My dear, dear friends of the female persuasion, you need to give up on these magazines.  Whenever my curiosity gets the best of me and I snatch one from the rack to peruse, I get more and more convinced that women know less about men than vice versa.  Not once have these published assumptions been right, and many times, they're downright hilarious.  Every word is nothing more than propaganda - sensationalism used as a tool to sell ad space for clothing & exfoliants.  These are not viable sources.  If one needs to know about something, they should seek facts, not speculations.  The best place to find facts?  The source.

The real reason why men like myself always try to get the dream girl is simple:  she’s what we want.  Sure, she’s out of our league… sure it’s a longshot, sure… it probably won’t work out.  But what if it did?  What if the planets aligned, the seas parted, water became wine and she responded the way we hoped?  We see it as something that would be worth all of the pitfalls that were suffered before that moment.  Does it tend to blow up in our faces?  Hell yes.  I probably have one of the worst track records in the tri-state area, but hey.  It’s a risk that I, we, are all willing to take.  That one miracle for us might just make our lives utterly amazing from then on, so why settle for anything less than what you want when there's only one chance at life?

You know, that reminds me of this YOLO crap that’s being thrown around lately.  For those of you who aren't familiar with the term, “YOLO” stands for “You Only Live Once”.  The reason I’m calling it crap is because people aren’t using it as a reason to make their one chance at life the best possible, they're instead using it as just another excuse to take their sixteenth shot of Jose Cuervo or to do something somewhat dumb and certainly trivial. 

“Hey Brandy!  Flash that homeless guy on the sidewalk there!!”

“YOLO!!!  WEEEEOOOOOO!!!”  *Flashes Homeless Guy on the Sidewalk There*

*Homeless Guy on the Sidewalk There unzips his fly and rocks a solo round*

Yeah... you don't want to see that either.  Here's Abraham Lincoln as a Ghostbuster.

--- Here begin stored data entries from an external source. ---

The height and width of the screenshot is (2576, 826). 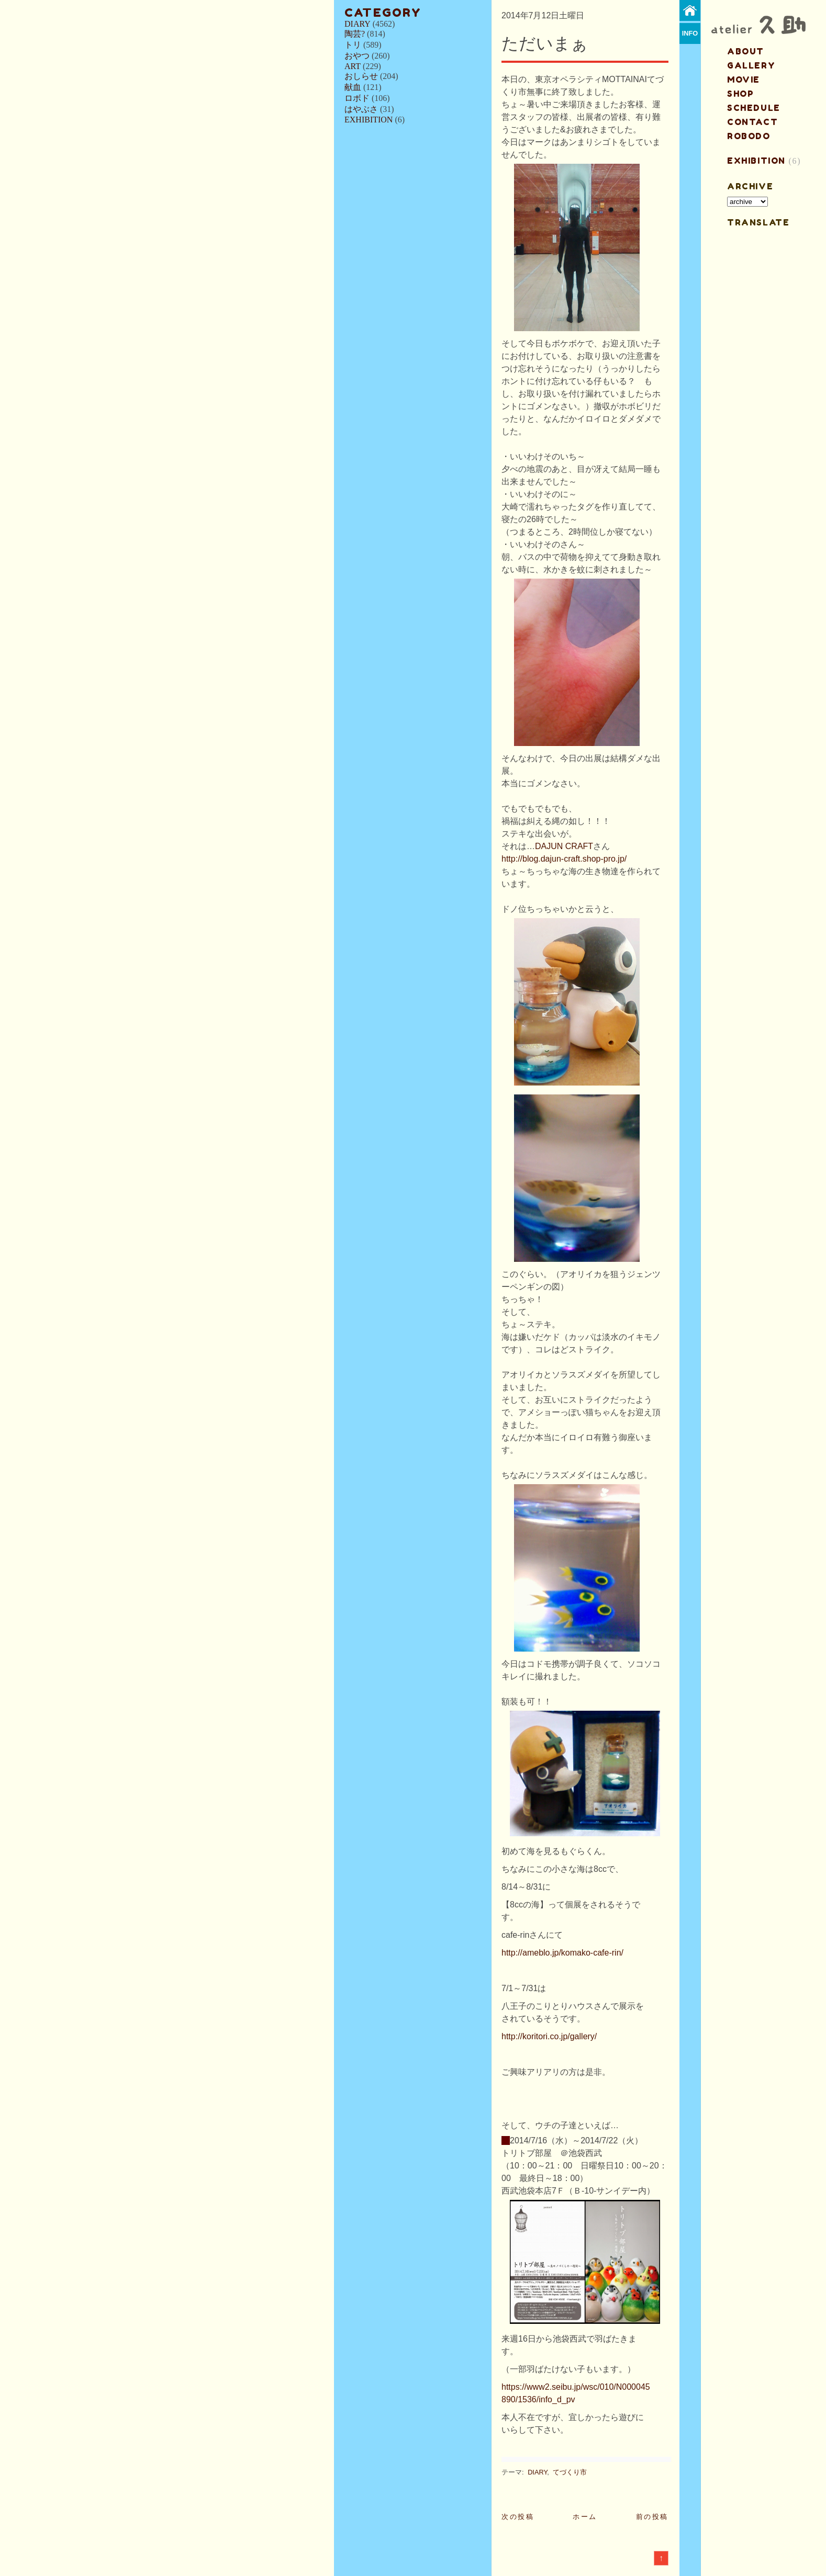 What do you see at coordinates (357, 23) in the screenshot?
I see `DIARY` at bounding box center [357, 23].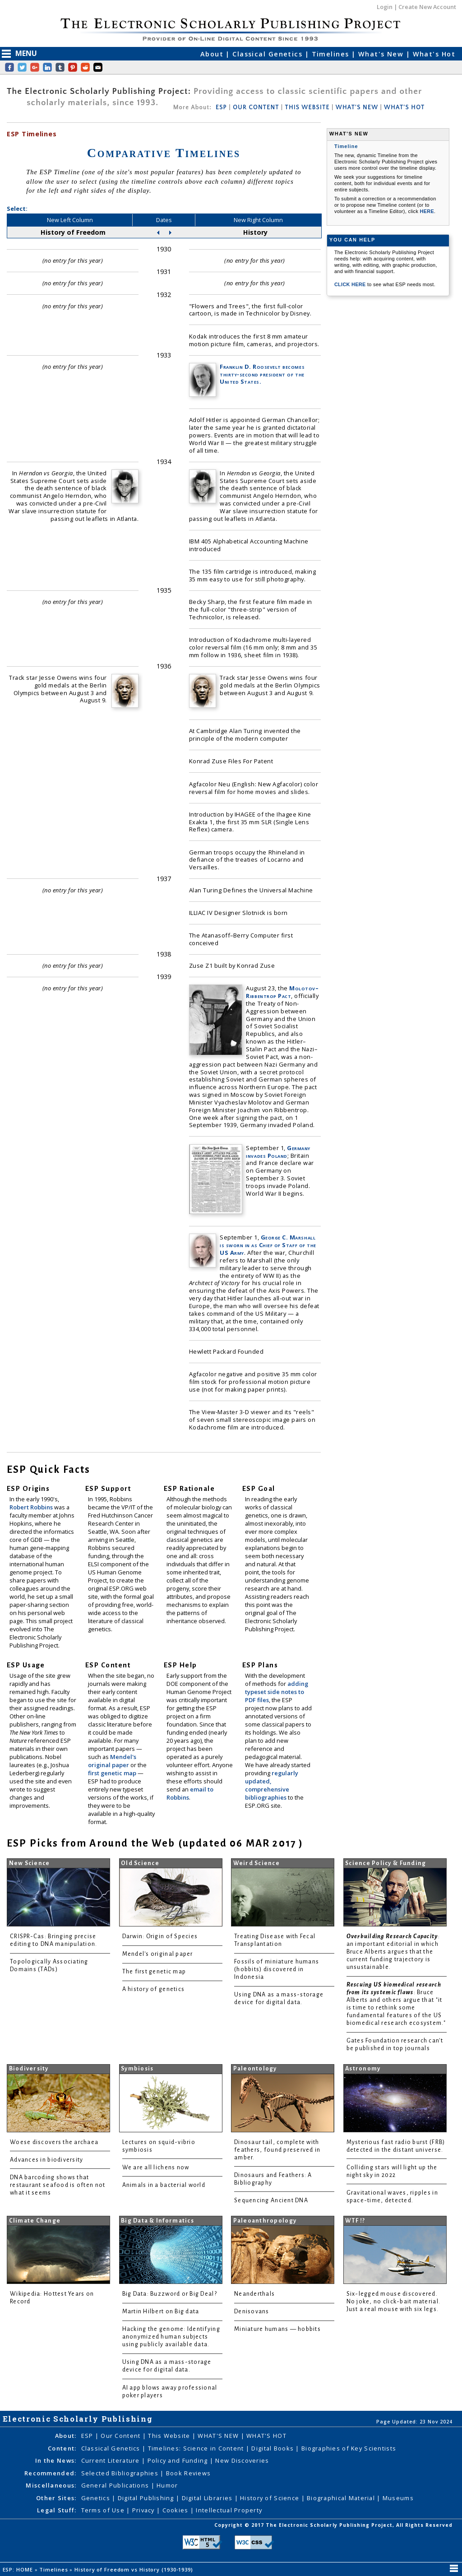 The width and height of the screenshot is (462, 2576). Describe the element at coordinates (307, 107) in the screenshot. I see `THIS WEBSITE` at that location.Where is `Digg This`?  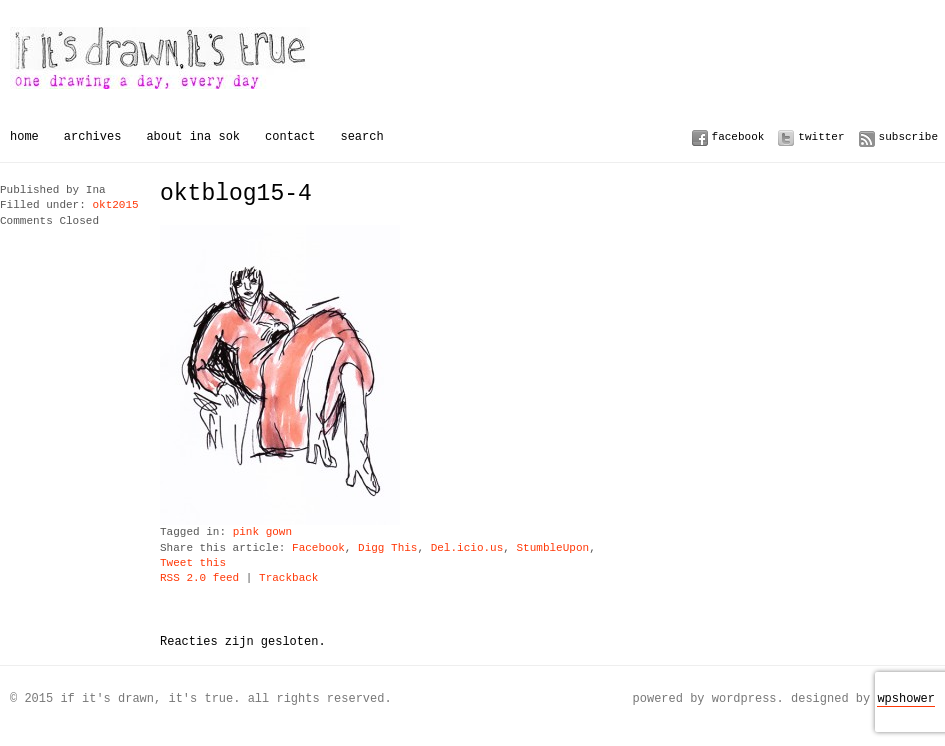 Digg This is located at coordinates (387, 548).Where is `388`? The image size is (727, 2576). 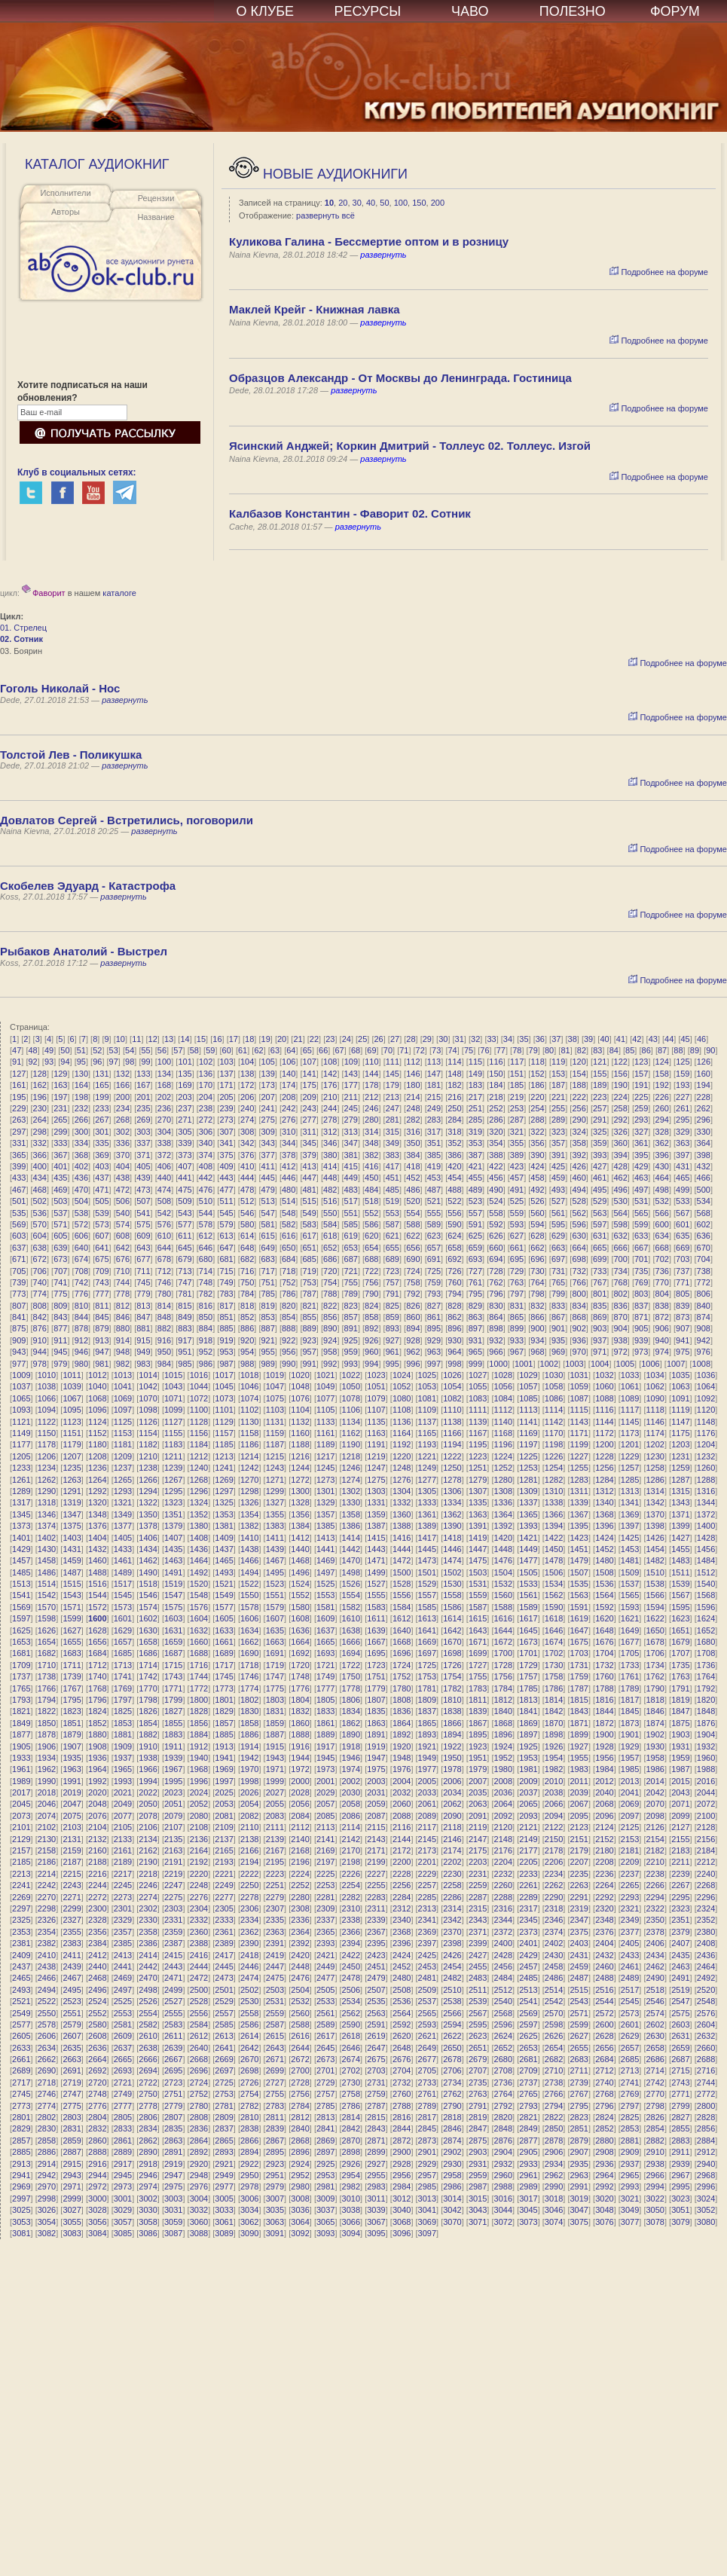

Yep.  Way to go there, Brandy.  Leave it to the people that follow and constantly regurgitate moronic catchphrase trends (Winning!) to miss the point of them entirely.  “You only live once” isn’t about having another excuse to do some stupid shit, there are already plenty of reasons to do so.  Just last week, I ran around my yard in a $60 Superman cape, scaring the shit out of the neighbors.  Why did I do it?  Because it’s ok to act like a kid once in a while.  I did, and felt a whole lot better afterward.  “You only live once” on the other hand, originally meant that one should make the best of the time they spend on this Earth, because in all probability, we only get one shot at it.

So what am I saying?  I’m saying that we’re all getting older.  Time is passing by, and pretty soon it’ll run out.  Now is the time to take that chance while it’s still within your grasp.  Tell him or her how you feel, they might feel the same way.  Go for that job you want, you might be exactly what they’re looking for.  Go back to school for something else, you might be on the brink of a new career you’ll love.  Just grow a pair and give it a shot.

Why not start tomorrow?  I’m sure I will.

This has no relevance, it just makes me chuckle.